Avant la lune

30.7.17

Tu aimes par-dessus tout t’asseoir à la table de la terrasse, le soir quand le vent se calme et que les cyprès autour retrouvent leur droiture. Tu prends la toile cirée enroulée sur elle-même dans le dernier tiroir du petit meuble du vestibule. Tu sors, la déplies avec un soupir d’aise. Tu as auparavant enlevé ta tenue de boulot ; quitter le costume comme tu dis. Te voilà paré pour la soirée en short, t-shirt évasé et sandales. Tu décroches quelques pinces à linge de la corde tendue au fond du jardin et disposes la toile sur la table, correctement épinglée à ses quatre coins. Il vaut mieux être prudent ; on n’est pas à l’abri d’une bourrasque avant que la lune ne se pointe.

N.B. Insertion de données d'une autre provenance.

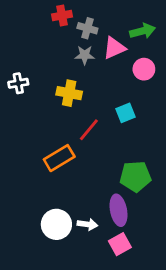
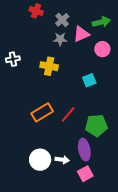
red cross: (62, 16) -> (36, 11), moved, turned 32
gray cross: (87, 28) -> (62, 20), turned 32
red line: (89, 130) -> (68, 114), moved

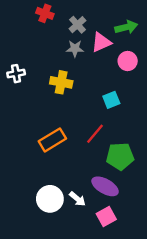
red line: (68, 114) -> (95, 134), moved
purple ellipse: (84, 150) -> (105, 186), turned -50
white arrow: (62, 160) -> (77, 199), turned 32

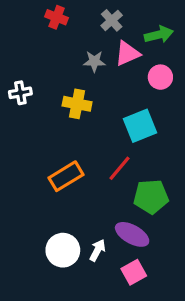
gray cross: (77, 25) -> (112, 20), moved
cyan square: (111, 100) -> (140, 126), size x1.5
white arrow: (77, 199) -> (97, 250), turned -102

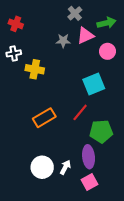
red cross: (57, 17) -> (16, 24), moved
white cross: (20, 93) -> (14, 53), moved
yellow cross: (77, 104) -> (35, 69), moved
purple ellipse: (132, 234) -> (89, 157), turned 55

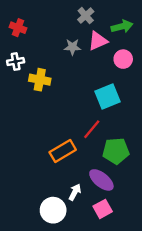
orange rectangle: (44, 118) -> (63, 151), moved
purple ellipse: (89, 157) -> (101, 180), turned -45
white circle: (42, 167) -> (53, 210), moved

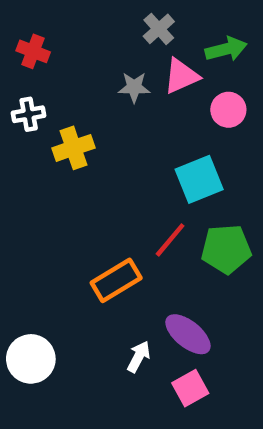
yellow cross: (40, 80) -> (73, 148), turned -30
green pentagon: (116, 151) -> (226, 249), moved
white circle: (53, 210) -> (31, 359), moved

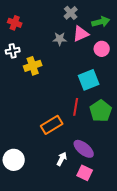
red line: (170, 240) -> (76, 107), turned -30
green pentagon: (226, 249) -> (101, 111), turned -30
pink square: (190, 388) -> (85, 173), turned -35

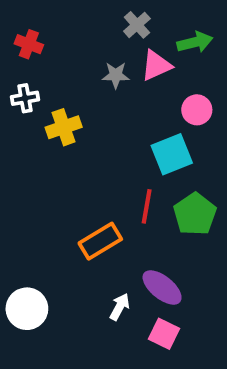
pink circle: (102, 49) -> (197, 110), moved

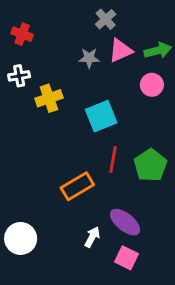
green arrow: (195, 42) -> (158, 51), moved
cyan square: (172, 154) -> (101, 116), moved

Assis confortablement sur ta chaise, la seule possédant un petit coussin assorti à la toile cirée, avec de gros motifs de fleurs orangés – enfin, un coussin, du moins ce qu’il en reste : plusieurs fois mastiqué par le chien, il garde la trace de sa bave et de ses crocs mais tu ne te résous pas à le changer – tu fumes lentement en dénouant tes doigts de pieds qui craquent comme des pignes de pin.

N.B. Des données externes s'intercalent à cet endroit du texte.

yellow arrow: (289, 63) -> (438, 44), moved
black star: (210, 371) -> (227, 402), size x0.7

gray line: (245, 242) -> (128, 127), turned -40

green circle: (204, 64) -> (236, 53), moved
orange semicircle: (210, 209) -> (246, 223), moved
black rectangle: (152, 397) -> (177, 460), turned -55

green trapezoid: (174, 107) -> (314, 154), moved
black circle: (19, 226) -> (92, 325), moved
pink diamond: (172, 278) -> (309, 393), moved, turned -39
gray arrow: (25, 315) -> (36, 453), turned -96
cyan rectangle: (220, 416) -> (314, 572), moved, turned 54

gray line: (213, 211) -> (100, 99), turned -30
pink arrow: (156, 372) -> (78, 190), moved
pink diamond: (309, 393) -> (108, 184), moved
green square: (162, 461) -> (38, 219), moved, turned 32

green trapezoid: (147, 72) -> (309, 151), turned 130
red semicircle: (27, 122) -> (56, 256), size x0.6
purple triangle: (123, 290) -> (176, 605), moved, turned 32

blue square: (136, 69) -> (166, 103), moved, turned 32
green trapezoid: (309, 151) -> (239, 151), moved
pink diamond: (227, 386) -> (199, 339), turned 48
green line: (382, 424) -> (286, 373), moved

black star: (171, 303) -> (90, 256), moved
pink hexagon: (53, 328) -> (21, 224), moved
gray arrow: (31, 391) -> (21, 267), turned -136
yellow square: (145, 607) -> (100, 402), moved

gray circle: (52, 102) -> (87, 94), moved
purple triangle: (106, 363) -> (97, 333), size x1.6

Il est dix-neuf heures, l’air est frais pour une mi-juin. C’est ce à quoi tu penses quand elle arrive sans un mot avec son plateau où tiennent en équilibre précaire, la bouteille de pastis, un verre haut avec deux gros glaçons, un broc d’eau et une assiette de cochonnailles. Elle a sur son avant-bras ton gilet retombant comme une serviette de serveur. Ton gilet blanc à grosses mailles que tu traînes depuis des années.

Elle dépose le plateau sur la table. Te sert une rasade : un quart de pastis, trois quarts d’eau. Tu lui souris, elle t’embrasse sur la joue, dépose le gilet sur tes épaules et retourne à la maison.
Tu resteras jusqu’à vingt-et-une heures ainsi attablé entre vapeur d’anisette, jambon ibérique et toile cirée, les fesses posées sur le coussin et toutes tes angoisses tapies derrière les cyprès.